I run away as fast as I can. I keep seeing my mom's disappointment. I knew this would happen. I knew she would try to fix me. She always has. I was never good enough. I should have known. I guess somewhere inside me I hoped that she would accept me. But of course not.

Some parents want what's best for their kids. Other parents just want the best kids. And since I'm not that, she's trying to change me. Just when I've reached a conclusion on a very big part of who I am she tells me it's wrong and that it's a choice.

I walk around the streets feeling hopeless, listless and in pain. It feels like my mom just clawed my heart to pieces and I'm walking around trying to find anything to mend it. It's nighttime by this point. The sky is a stunning pink color. Without having known it, I find myself back at the church. My mom's car is gone.

I peer into the church. Then I hear some organ music coming from inside. It sounds surprisingly pleasant and comforting. I find myself walking into the building. And unlike before there aren't many people here now.

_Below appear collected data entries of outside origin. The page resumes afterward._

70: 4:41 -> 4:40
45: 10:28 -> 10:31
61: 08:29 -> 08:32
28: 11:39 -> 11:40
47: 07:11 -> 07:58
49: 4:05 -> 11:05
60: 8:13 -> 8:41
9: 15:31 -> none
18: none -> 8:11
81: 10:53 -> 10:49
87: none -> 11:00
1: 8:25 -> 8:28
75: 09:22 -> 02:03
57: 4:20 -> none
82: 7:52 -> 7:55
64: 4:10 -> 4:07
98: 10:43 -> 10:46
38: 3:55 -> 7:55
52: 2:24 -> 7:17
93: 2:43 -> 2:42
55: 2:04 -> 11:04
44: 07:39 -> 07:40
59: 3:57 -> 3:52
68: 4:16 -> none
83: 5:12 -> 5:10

Only like ten people scattered around the massive church. I sit down in one the pews in the back and before I know it, I find myself talking to God. Something I haven't done in forever.

How could you let this happen? I try to be honest with my mom and you just let her.. disown me like that. Why couldn't you have made her accept me? Why did you make me gay in the first place and then tell everyone it's my fault? I wouldn't have chosen this. You know that! So tell them the truth! Tell my mom I was born this way. And you! Why did you make my life so f—

I stop myself from swearing. No matter how angry I am I can't bring myself to show that much disrespect.

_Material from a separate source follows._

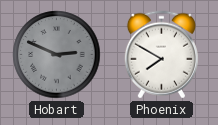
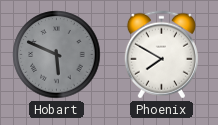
Hobart: 2:49 -> 5:49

Why did you make my life so difficult? What have I ever done to deserve this? I know I haven't been the best Christian but that was mostly because things started changing so fast and so much was going on..

I look around the church. Engraved in a wall near me it says:

'God listens to those who speak: "Rejoice in hope, be patient in tribulation, be constant in prayer." -Romans 12:12'

I haven't prayed in months. Is that why things got so fucked up? Maybe I'm blaming God for things I've done. It all started with me. Sleeping with Sky, chasing him, wishing bad upon Loren and her baby, hating Aron and being jealous of him. Maybe it's time to admit that I've made mistakes and.. maybe I had to pay for them.

I look down at my hands. I slowly put them together and lace my fingers. I close my eyes.

God.. I'm sorry about all the people I've hurt. About Fawn who I was cruel to, my family who I left in the dark by endangering myself and Aron and Sky for putting them through so much this year. And last year. And the year before that. I'm sorry I blamed you. I was selfish in all those situations and I want you to know how sorry I am.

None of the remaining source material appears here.